9月15日(日)11時0分 文春オンライン

 ボールの質、正確さ、強弱、どれをとっても一級品である。試合前、確実な狙いを持った打球が生き物のように襲い掛かる。試合前のシートノックなどは、そのテンポの良さを含め、必見の価値がある。


 カープ二軍守備・走塁コーチ、玉木朋孝のノックである。もちろん、努力の賜物だ。コーチ就任当初は84センチのノックバットを用いていたが、より強い打球を打つために今や94センチのものを自在に使いこなすようになった。居残りでノックの練習をした時期もあったし、シーズンオフには近隣の公園に出向いてノック練習を行うこともある。「50歳代になっても、強いノックを打てるように」とウエイトトレーニングも欠かさないため、44歳になってもお腹が出るようなことはない。


玉木コーチがノックの技術を磨く理由


 高校を卒業して入団したばかりの羽月隆太郎の言葉が迫力を物語る。「最初にノックを受けさせてもらったとき、これがプロなのかと衝撃を受けました。今まで見たことにない打球でした。打球が弱い時でも、サッと来るのでなく、独特のスピンでこっちに向かってきました。捕る瞬間に手元で動くような打球もありました。なので、無駄な動きを少しでも入れると、グラブに収めることができません」。

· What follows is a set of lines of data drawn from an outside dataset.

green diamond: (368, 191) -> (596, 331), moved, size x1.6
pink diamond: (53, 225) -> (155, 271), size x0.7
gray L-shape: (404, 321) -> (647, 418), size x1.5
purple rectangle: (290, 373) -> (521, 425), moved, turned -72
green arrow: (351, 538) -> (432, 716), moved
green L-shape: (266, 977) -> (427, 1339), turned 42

 大きな狙いは2つある。まずは、プロ野球の外国人選手のような強い打球を体感させることで、打球を怖がらない選手にすることである。「怖がると上手にはなりません。ボールから逃げると上達しませんから」。


 1990年代、カープの内野手としてプレーした経験が原点にある。「僕たちもボールを怖がらないように徹底されました」。だから、玉木は歯が折れても、裂傷を負おうとも、一歩も引かなかった。

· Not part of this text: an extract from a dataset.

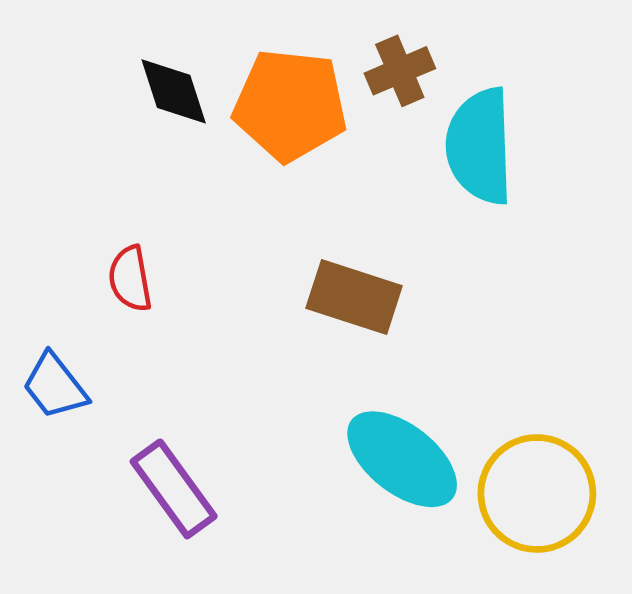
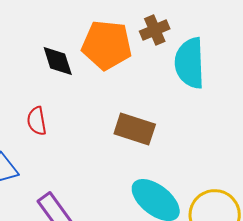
black diamond: (174, 91) -> (58, 61), moved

 ある二軍戦を覚えている。ノーアウト満塁の場面で、ショートの玉木に強烈な打球が飛んできた。逃げずに捕りにいったが、イレギュラーバウンドした打球が、彼の頭部に直撃した。彼は、体に当てたボールが前に転がるのを確認すると、グランドに倒れた。そのボールはサードが処理して、大量失点は免れた。


 ベンチで二軍監督の安仁屋宗八から掛けられた言葉が忘れられない。「お前のおかげで、1点で済んだわ」。全てが報われるとともに、自身の役割を再確認できた言葉だった。


 もうひとつは、足を使ったフットワークを磨くためである。玉木の説明は明快である。「何のためにフットワークを使うのか。送球のためでもあります。少しでもいいバウンドに入るフットワークが必要です。中途半端なバウンドに入ると、エラーもすれば悪送球もしてしまいます。ゴロを受けることで下半身もできてきますから、とても大事なことだと思います」。



足を使った守備の典型例が田中広輔である


 ただ、彼の指導はやみくもなものではない。「キャンプから夏にかけては、前に出る打球を多くして、下半身を作っておきます。そうしないと夏を乗り切ることはできません。夏場は、やたらに前後左右には振りませんね」。


 その典型例が、田中広輔である。今シーズンこそ、右膝の故障などで苦しんだが、カープのリーグ3連覇は、不動のショートストップとともにあったのだ。


「コーチとして一軍で3年間、練習から意識しながらやってきました。足を動かすことはもちろん、エラーを減らすために逆シングルの練習もしました。足を使う。球を怖がらない。基本ができているうえに、高い意識がありました」


 キャンプからノックに強弱をつけ、容赦なく左右にも振る。田中はことごとく足を使ってボールの正面に入る。夏場には、左右は控えても、正面の弱い打球で前進させ、的確にフットワークを意識させた。だからこそ、3連覇の間、田中は1イニングも欠かさずフィールドに立ち続けることができたのである。2018年のゴールデングラブ賞は、その高い意識と妥協なき取り組みの結晶だったのである。



田中広輔と玉木朋孝コーチ


 9月、大野練習場では玉木が熱いノックを放っていた。智辯和歌山の大砲・林晃汰が、投手出身らしい強肩を持つ中神拓都が、167センチのガッツマン羽月隆太郎が大きな声を出しながらノックを受けている。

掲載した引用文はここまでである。